# Activity
Each line of the material that mentions the word "night" is to be copied.

# Material to process
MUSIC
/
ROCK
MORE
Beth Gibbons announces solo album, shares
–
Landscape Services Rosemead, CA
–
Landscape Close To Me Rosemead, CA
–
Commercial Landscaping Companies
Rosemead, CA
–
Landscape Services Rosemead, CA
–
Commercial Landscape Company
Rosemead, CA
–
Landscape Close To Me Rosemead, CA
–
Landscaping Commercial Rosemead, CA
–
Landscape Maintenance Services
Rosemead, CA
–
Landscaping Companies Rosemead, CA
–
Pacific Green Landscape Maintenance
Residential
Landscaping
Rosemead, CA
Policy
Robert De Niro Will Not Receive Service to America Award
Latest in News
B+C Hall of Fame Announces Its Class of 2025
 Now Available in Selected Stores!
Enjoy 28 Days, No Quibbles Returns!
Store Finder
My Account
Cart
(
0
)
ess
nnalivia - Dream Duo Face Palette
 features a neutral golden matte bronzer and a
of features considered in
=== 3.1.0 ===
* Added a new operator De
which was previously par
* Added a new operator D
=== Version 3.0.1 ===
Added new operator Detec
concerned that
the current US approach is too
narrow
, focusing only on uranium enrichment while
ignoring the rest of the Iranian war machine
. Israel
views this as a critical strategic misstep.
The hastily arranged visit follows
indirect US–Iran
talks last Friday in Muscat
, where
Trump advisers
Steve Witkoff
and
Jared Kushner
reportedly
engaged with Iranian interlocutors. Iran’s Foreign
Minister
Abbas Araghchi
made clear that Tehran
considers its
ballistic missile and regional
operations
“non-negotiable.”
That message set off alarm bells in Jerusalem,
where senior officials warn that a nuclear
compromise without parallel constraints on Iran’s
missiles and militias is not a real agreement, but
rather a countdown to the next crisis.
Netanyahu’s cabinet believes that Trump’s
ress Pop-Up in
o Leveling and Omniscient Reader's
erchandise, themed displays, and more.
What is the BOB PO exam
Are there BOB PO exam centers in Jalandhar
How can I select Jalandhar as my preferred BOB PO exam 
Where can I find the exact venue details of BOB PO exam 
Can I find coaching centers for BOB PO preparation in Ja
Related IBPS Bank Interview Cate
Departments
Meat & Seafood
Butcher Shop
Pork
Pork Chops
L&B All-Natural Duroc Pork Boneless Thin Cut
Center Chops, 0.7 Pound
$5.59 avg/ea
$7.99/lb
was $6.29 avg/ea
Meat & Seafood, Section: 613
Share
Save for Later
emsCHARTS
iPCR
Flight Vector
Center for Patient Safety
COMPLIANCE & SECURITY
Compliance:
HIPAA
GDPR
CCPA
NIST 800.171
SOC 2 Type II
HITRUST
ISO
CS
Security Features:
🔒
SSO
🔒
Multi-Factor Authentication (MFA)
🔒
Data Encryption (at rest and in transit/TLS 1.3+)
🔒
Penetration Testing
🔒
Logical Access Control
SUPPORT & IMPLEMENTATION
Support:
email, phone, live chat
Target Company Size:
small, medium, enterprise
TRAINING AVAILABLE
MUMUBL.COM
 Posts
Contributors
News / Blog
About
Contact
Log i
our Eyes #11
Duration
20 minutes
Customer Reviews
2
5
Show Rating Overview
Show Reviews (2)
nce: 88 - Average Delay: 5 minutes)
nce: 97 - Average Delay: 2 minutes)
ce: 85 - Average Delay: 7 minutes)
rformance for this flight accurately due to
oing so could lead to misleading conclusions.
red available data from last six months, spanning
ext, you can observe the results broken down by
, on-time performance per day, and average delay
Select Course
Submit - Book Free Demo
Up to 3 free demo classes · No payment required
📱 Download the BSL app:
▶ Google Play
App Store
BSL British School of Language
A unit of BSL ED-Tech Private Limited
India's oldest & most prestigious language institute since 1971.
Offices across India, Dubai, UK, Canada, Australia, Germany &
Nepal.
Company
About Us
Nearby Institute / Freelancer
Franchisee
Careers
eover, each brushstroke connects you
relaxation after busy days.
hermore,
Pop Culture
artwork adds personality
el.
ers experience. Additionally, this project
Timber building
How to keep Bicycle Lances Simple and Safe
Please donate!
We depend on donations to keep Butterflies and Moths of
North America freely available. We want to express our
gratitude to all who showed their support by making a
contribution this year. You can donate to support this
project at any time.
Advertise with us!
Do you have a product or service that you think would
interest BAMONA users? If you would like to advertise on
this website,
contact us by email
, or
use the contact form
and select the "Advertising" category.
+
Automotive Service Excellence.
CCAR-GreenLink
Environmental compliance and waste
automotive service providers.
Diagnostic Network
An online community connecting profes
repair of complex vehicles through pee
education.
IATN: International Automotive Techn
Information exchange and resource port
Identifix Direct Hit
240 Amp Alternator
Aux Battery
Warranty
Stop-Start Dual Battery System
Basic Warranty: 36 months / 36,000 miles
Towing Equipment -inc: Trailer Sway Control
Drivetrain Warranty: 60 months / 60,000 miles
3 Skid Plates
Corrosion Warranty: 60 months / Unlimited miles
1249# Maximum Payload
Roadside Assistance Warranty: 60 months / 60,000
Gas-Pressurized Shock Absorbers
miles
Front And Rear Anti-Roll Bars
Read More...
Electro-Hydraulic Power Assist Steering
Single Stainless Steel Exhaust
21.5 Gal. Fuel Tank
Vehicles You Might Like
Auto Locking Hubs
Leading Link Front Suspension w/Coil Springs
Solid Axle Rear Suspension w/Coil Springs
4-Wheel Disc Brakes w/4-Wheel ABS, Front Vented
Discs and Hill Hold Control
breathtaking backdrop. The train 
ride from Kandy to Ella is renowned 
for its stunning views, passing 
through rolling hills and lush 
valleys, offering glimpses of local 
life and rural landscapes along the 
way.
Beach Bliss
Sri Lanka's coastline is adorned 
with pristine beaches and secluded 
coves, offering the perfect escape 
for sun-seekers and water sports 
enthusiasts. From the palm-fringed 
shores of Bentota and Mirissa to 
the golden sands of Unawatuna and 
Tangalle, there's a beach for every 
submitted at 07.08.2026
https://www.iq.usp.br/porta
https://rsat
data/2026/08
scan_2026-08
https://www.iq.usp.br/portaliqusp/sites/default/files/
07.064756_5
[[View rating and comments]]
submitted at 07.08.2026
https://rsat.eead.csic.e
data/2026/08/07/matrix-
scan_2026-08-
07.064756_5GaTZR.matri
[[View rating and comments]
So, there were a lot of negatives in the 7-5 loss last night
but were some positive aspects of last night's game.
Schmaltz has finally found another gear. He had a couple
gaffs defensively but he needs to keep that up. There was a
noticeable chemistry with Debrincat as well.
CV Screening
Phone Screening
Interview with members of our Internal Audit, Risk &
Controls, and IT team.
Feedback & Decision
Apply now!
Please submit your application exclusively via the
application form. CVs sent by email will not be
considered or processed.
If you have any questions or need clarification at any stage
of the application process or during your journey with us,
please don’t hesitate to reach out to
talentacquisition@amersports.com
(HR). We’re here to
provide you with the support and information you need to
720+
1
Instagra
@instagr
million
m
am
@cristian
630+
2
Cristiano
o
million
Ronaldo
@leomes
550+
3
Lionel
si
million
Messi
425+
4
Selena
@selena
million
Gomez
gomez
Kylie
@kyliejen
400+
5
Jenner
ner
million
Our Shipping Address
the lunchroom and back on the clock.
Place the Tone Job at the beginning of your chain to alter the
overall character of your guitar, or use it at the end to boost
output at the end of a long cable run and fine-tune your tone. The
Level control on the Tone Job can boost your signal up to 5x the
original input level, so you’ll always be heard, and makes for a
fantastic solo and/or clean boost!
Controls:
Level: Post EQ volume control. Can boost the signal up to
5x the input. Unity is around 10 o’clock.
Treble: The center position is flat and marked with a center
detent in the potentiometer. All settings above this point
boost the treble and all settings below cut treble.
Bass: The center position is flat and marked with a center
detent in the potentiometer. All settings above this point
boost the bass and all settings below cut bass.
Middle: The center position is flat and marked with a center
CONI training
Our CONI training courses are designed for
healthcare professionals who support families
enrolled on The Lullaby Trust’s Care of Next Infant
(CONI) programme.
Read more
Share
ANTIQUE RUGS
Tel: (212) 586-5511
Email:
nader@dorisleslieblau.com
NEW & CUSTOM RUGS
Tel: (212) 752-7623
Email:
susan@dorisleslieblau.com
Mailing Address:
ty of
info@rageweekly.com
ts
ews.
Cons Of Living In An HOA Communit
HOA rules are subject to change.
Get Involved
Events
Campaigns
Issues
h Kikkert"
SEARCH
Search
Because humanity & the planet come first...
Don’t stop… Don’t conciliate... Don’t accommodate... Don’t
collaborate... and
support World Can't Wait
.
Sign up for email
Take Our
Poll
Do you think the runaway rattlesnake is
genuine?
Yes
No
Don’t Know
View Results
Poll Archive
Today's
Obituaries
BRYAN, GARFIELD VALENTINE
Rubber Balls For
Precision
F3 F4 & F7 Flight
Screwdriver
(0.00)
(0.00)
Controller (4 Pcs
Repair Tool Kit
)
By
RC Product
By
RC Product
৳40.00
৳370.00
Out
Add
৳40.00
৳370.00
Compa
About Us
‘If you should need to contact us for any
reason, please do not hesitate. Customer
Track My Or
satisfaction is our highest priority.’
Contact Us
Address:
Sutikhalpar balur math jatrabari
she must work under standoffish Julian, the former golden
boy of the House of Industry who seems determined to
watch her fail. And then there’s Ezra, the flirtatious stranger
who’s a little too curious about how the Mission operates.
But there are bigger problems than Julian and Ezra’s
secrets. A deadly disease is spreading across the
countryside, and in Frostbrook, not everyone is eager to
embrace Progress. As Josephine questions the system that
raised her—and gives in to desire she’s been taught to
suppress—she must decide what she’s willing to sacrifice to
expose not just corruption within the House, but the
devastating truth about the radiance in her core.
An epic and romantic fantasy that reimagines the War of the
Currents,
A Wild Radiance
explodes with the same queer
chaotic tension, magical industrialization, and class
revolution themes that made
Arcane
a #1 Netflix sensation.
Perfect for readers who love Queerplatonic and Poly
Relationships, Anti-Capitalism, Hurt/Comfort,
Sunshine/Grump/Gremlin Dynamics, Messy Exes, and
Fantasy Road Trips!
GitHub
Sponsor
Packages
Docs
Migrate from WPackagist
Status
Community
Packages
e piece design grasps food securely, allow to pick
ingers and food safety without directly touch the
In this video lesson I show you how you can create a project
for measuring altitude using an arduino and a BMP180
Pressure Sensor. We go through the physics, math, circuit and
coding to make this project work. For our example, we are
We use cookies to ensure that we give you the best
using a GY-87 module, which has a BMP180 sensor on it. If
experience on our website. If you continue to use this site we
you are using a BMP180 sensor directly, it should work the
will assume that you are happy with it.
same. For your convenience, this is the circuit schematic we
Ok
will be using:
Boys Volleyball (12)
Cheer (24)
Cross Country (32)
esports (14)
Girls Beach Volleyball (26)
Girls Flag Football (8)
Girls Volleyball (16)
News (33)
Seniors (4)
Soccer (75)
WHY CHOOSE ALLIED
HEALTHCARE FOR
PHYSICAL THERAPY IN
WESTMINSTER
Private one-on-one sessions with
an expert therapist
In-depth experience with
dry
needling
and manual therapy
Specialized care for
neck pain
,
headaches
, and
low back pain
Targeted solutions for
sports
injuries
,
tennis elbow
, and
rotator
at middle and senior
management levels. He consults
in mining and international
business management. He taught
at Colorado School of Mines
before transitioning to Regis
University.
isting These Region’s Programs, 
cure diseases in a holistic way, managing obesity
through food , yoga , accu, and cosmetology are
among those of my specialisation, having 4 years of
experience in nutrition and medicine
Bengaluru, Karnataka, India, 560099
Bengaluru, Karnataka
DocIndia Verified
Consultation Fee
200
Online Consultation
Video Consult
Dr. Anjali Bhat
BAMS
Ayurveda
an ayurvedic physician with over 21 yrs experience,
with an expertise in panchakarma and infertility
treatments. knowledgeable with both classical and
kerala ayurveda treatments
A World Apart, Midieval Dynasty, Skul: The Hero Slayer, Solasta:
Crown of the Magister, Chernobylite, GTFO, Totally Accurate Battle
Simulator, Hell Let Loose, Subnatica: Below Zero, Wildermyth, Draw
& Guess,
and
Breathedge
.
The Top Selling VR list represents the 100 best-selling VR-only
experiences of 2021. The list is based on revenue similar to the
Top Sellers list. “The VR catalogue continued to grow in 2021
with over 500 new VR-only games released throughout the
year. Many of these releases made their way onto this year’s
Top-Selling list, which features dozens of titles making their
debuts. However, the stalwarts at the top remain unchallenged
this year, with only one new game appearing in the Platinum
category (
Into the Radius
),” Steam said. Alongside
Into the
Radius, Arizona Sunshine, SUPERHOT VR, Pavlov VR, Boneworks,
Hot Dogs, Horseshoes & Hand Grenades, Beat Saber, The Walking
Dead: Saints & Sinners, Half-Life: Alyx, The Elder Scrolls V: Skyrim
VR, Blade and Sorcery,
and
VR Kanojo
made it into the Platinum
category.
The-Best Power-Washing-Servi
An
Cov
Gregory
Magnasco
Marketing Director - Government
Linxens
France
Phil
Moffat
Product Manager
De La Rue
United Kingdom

# Solution to the exercise
So, there were a lot of negatives in the 7-5 loss last night
but were some positive aspects of last night's game.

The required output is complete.